There is no reason why Republicans shouldn’t fill the SCOTUS vacancy

Republicans have every right to fill the vacancy left by Ruth Bader Ginsburg on the Supreme Court. Please save your irate emails accusing me of hypocrisy, because I have never believed or advocated for the “Biden Rule” or the “McConnell Rule” or any other fantastical “rule” regulating the confirmation process, other than the prescribed constitutional method.

In March 2016, in the heat of the Merrick Garland debate, I argued that “the Republicans’ claim that the ‘people’ should decide the nominee is kind of a silly formulation,” and the best argument for denying Barack Obama another seat on the court was to stop him from transforming it into a post-constitutional institution that displaces law with “empathy” and ever-changing progressive conceptions of justice.

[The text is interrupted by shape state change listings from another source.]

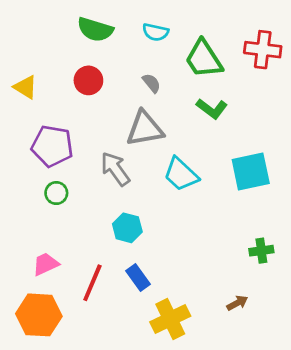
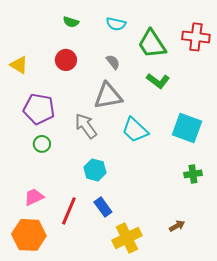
green semicircle: (95, 29) -> (71, 22), size x0.6
cyan square: (251, 172) -> (187, 128), turned 32
green cross: (261, 251) -> (193, 174), moved

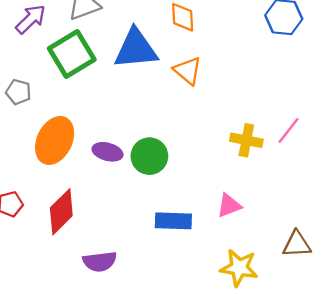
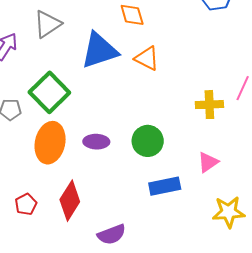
green square: (72, 54) -> (49, 92), moved
green circle: (149, 156) -> (148, 141), moved

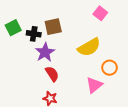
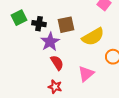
brown square: (53, 27) -> (66, 25), moved
pink triangle: (94, 85) -> (86, 74), moved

For a decade, the conventional wisdom said that the GOP’s “obstructionism” — by which liberals meant completely legitimate governance that didn’t acquiesce to Obama’s wishes — was going to sink the party. Conventional wisdom was wrong in the elections held during the Obama presidency. It was wrong in 2016.

The Garland debate did not sink Republicans, who held the Senate and won the presidency. In fact, one of the central promises the GOP relied on to procure those victories — especially among Evangelical voters — was that they would nominate and confirm originalist justices to the Supreme Court. If Donald Trump and Mitch McConnell end up installing replacements for Antonin Scalia, Anthony Kennedy, and Ruth Bader Ginsburg . . . well, “but Gorsuch,” indeed.

McConnell had no constitutional obligation to take up Obama’s Garland nomination in 2016, and he has no obligation to wait for 2021 to vote on the next appointment. There is no constitutional crisis. There is only now a faction of left-wing partisans who are threatening to weaken and pack courts because they didn’t get their way.